Doss follows his older brother (Nathaniel Buzolic of TV’s The Originals) into the military, saying he can’t let others risk their lives while he stays behind. As an unarmed medic, he reasons he can save lives instead of taking them. His father (Hugo Weaving), a psychologically wounded World War I veteran, and the Army find this incongruous. The brass first sends him to a psychiatrist and then a court martial over his refusal to handle a firearm. Along the way, those trying to wrap their minds around Doss’s beliefs beat him and berate him as a coward.

 

Does he think he’s superior to them? Can’t he just train with a gun and never touch it again? Why doesn’t he quit? The doe-eyed Garfield answers these questions and more with sincerity but not sanctimony and even a bit of humor. “I pray to God, and I like to think He hears me, but it’s not a conversation,” he says.

 

As Doss’s sergeant, Vince Vaughn isn’t as shake-in-the-boots intimidating as Louis Gossett Jr. (An Officer and a Gentleman) or R. Lee Ermey (Full Metal Jacket), but his jabs at Doss and the other soldiers land well.
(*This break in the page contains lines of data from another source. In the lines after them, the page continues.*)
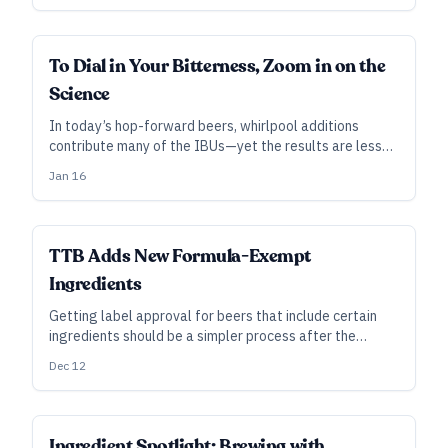
use for them?
SUBSCRIBER
To Dial in Your Bitterness, Zoom in on the
Science
In today’s hop-forward beers, whirlpool additions
contribute many of the IBUs—yet the results are less
clear-cut than adding to the boil. Research—some new,
Jan 16
some not so new—may provide direction.
TTB Adds New Formula-Exempt
Ingredients
Getting label approval for beers that include certain
ingredients should be a simpler process after the
addition of two dozen items to a list of those exempt
Dec 12
from formula requirements.
INDUSTRY ALL ACCESS
Ingredient Spotlight: Brewing with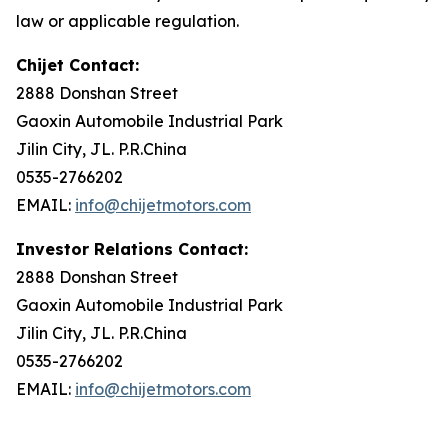
law or applicable regulation.
Chijet Contact:
2888 Donshan Street
Gaoxin Automobile Industrial Park
Jilin City, JL. P.R.China
0535-2766202
EMAIL:
info@chijetmotors.com
Investor Relations Contact:
2888 Donshan Street
Gaoxin Automobile Industrial Park
Jilin City, JL. P.R.China
0535-2766202
EMAIL:
info@chijetmotors.com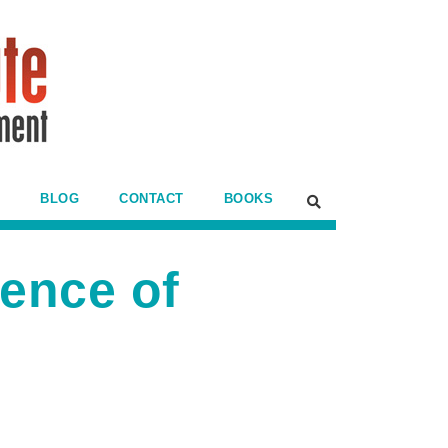
BLOG
CONTACT
BOOKS
ence of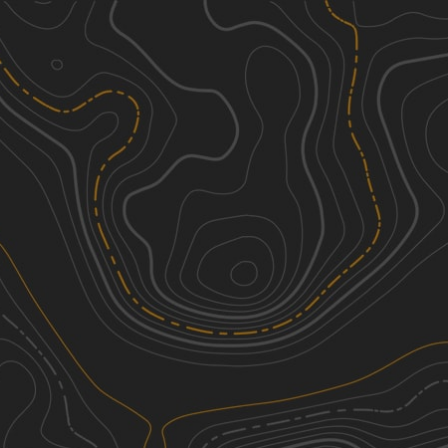
Discover
Nearby Trails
Also effective are Sam Worthington (Avatar, Everest), as Doss’s flinty captain, and Weaving, whose first appearance pouring out whiskey for his dead peers gives way to believable vicissitudes of anger and pain.

 

Once Doss and the others are on the ground in Okinawa, any bravado evaporates as the soldiers make their way to the front lines. Doss scrambles into and out of foxholes and behind cover, chasing cries of “Medic!” with morphine, tourniquets, and assurances—first with his unit and then alone after an air strike forces those not wounded off the ridge. The film doesn’t cast him as a saint in these moments but rather an ordinary man who became the answer to other soldiers’ prayers.